Contrat de rivière Dyle-Gette

mardi 21 août 2018

Désherber autrement

Voici le dernier épisode de notre feuilleton consacré à la problématique des pesticides, ce volet est consacré aux alternatives à leur utilisation.

Avant d’aller plus en avant sur la présentation de ces méthodes, nous vous rappelons que la législation a été abordée dans notre Lettre d’information n°2, l’étalonnage du pulvérisateur dans le n°3.
Il existe donc d’autres façons de désherber, découvrez-les ici !

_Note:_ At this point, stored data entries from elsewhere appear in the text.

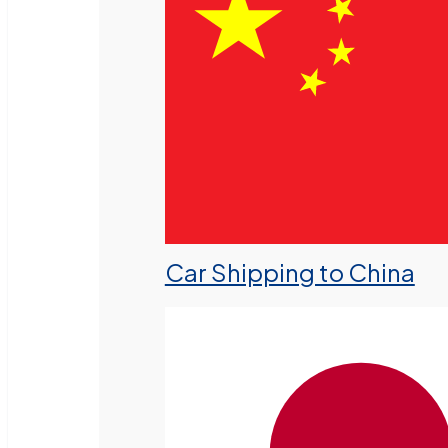
Car Shipping to China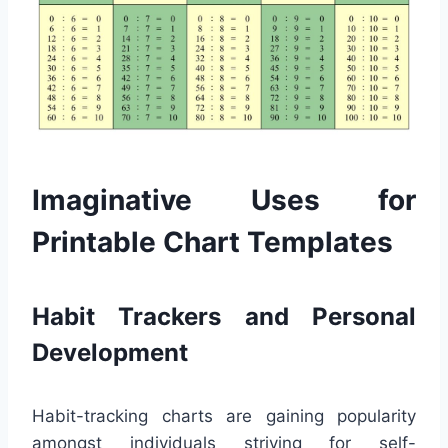
Imaginative Uses for
Printable Chart Templates
Habit Trackers and Personal
Development
Habit-tracking charts are gaining popularity
amongst individuals striving for self-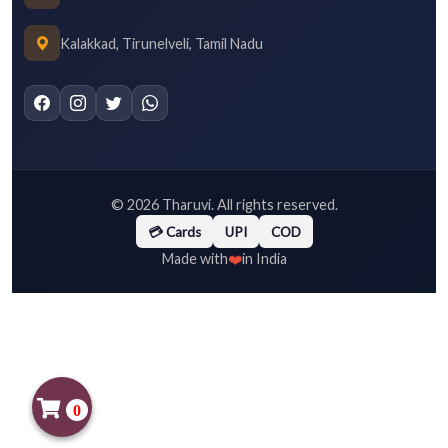
Kalakkad, Tirunelveli, Tamil Nadu
©
2026
Tharuvi. All rights reserved.
💳 Cards
UPI
COD
❤️
Made with
in India
0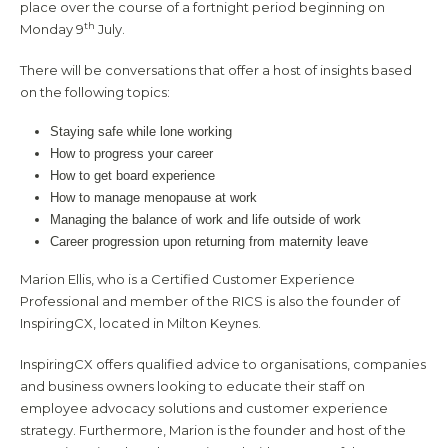
place over the course of a fortnight period beginning on
th
Monday 9
July.
There will be conversations that offer a host of insights based
on the following topics:
Staying safe while lone working
How to progress your career
How to get board experience
How to manage menopause at work
Managing the balance of work and life outside of work
Career progression upon returning from maternity leave
Marion Ellis, who is a Certified Customer Experience
Professional and member of the RICS is also the founder of
InspiringCX, located in Milton Keynes.
InspiringCX offers qualified advice to organisations, companies
and business owners looking to educate their staff on
employee advocacy solutions and customer experience
strategy. Furthermore, Marion is the founder and host of the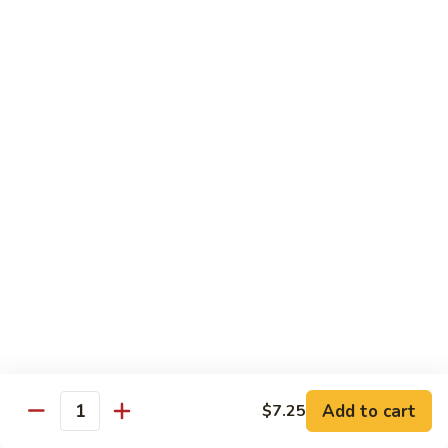
95. Mongolian Beef 蒙古牛
辣
Mongolian
炒
Beef
$12.65
牛
蒙
肉
古
96.
丝
牛
96. Szechuan Beef 四川牛
Szechuan
Beef
$11.65
四
川
97.
牛
97. Beef w. Garlic Sauce 鱼香牛
Beef
w.
$11.65
Garlic
Sauce
98.
鱼
98. Curry Beef 咖喱牛
Curry
香
Beef
Sm 小:
$8.55
牛
咖
Lg 大:
$11.65
喱
Add to cart
$7.25
Quantity
牛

Le désherbage est un geste effectué par un jardinier ou un agent communal pour détruire des « mauvaises herbes » car ils les considèrent comme nuisibles. Le terme « mauvaises herbes » est souvent utilisé pour désigner des plantes annuelles ou vivaces qui se développent là où le jardinier ne l’a pas souhaité.

Avant d’imaginer la meilleure manière de lutter contre les plantes indésirables, il faut d’abord se poser la question de la nécessité de désherber partout et à tout moment.

fleurs papillon

En effet, ces plantes peuvent avoir de nombreux intérêts en offrant nourriture et abris pour les animaux utiles au jardin. De plus, leurs aspects esthétiques ne sont pas toujours sans intérêt ! 

Il faut être conscient que se débarrasser à tout jamais de ces plantes indésirables, même en utilisant des produits chimiques, relève de l’impossible. Essayons plutôt de tolérer ces plantes à certains endroits du jardin et dans les espaces verts. Quant aux endroits où vous ne voulez pas de ces herbes folles, dans les parterres, le gravier ou le potager, il est préférable de raisonner la lutte. Cela implique d’intervenir au bon moment (au stade jeune des plantes) et d’éviter au maximum l’utilisation d’un herbicide chimique.
 
Le saviez-vous ?
D’après le rapport analytique sur l’état de l’environnement wallon 2006-2007, les wallons utilisent chaque année environ 3 000 tonnes de pesticides. Plus d’un tiers de ces produits sont utilisés par des particuliers et des communes.
Les quantités de pesticides entraînées par ruissellement peuvent atteindre 40 à 60 % des quantités appliquées.
Parmi la centaine de pesticides aujourd’hui contrôlés dans les nappes d’eau souterraines, une dizaine est responsable de la plupart des pollutions. Ce sont tous des herbicides… et principalement d’usage non agricole.
Dangereux

 

Le désherbage alternatif : des solutions sans pesticides  

Aujourd’hui, de plus en plus de citoyens et de Communes prennent conscience des dangers liés à l’usage des pesticides et ont la volonté de changer leurs méthodes en se tournant vers des alternatives. C’est pourquoi l’asbl Adalia* vous informe sur les techniques de désherbage qui n’ont pas recours aux produits chimiques.

  • Le désherbage mécanique

Des passages réguliers à la brosse de rue sur la terrasse ou le trottoir évitent le dépôt de matière organique susceptible d’accueillir des graines pouvant germer.
Après la levée de la plante, la binette, le sarcloir, la fourche bêche sont des outils fournissant d’excellents résultats et qui permettent d’effectuer un désherbage de précision.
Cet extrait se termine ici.